On 5/21/19 5:05 AM, Valentin Kovalenko wrote:
> @Benchmark
> public final void writeLockSleep(final BenchmarkState s) throws
> InterruptedException {//BenchmarkState is Scope.Benchmark
>   final ReentrantReadWriteLock.WriteLock wLock = s.rwLock.writeLock();
>   wLock.lock();
>   try {
>     Thread.sleep(1000);
>   } finally {
>     wLock.unlock();
>   }
> }
> 
> Since the write lock is shared between all benchmark threads
> (BenchmarkState is annotated with @Scope.Benchmark) the throughput of this
> benchmark can't be greater than 1 ops/s.

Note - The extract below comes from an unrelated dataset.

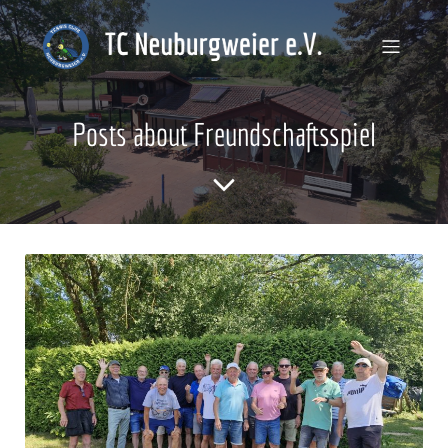
Posts about Freundschaftsspiel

However, not according to JMH:

Let's simplify it a whole lot and add the equivalent logging patch in JMH infra, which would tell
the JMH perspective on this workload: http://cr.openjdk.java.net/~shade/jmh/lock-perf.patch

If you run it...

$ java -jar jmh-samples/target/benchmarks.jar TmpTest.writeLock -t 2 -f 1 -w 1s -r 10s -si false
# JMH version: 1.22-SNAPSHOT
# VM version: JDK 1.8.0_212, OpenJDK 64-Bit Server VM, 25.212-b03
# VM invoker: /home/shade/.sdkman/candidates/java/8.0.212.hs-adpt/jre/bin/java
# VM options: <none>
# Warmup: 5 iterations, 1 s each
# Measurement: 5 iterations, 10 s each
# Timeout: 10 min per iteration
# Threads: 2 threads, ***WARNING: Synchronize iterations are disabled!***
# Benchmark mode: Throughput, ops/time
# Benchmark: org.openjdk.jmh.samples.TmpTest.writeLockSleep

# Run progress: 0.00% complete, ETA 00:00:55
# Fork: 1 of 1
# Warmup Iteration   1:
Thread[org.openjdk.jmh.samples.TmpTest.writeLockSleep-jmh-worker-1,5,main] Raw Results: allOps=1,
measuredOps=1, time=2000
Thread[org.openjdk.jmh.samples.TmpTest.writeLockSleep-jmh-worker-2,5,main] Raw Results: allOps=1,
measuredOps=1, time=1000
1.500 ops/s

See what happened here? Second thread did do 1 measured invocation and spent 1000ms there, got
termination signal and exited the measurement. Once it did, first thread was able to acquire the
lock, do its own operation (sleep), and that took 2000ms (both for waiting the lock acquisition and
its own op). The overall throughput is (1 / 2000ms) = 0.5 ops/sec from 1 thread, and (1 / 1000ms) =
1 ops/sec from the second thread, yielding the proper total.

The pitfall in this experiment is relativity in termination protocol: you might think the throughput
should be 1 ops/sec, because iteration "stops" momentarily in all threads, but that premise is
incorrect. All threads react to termination at different times.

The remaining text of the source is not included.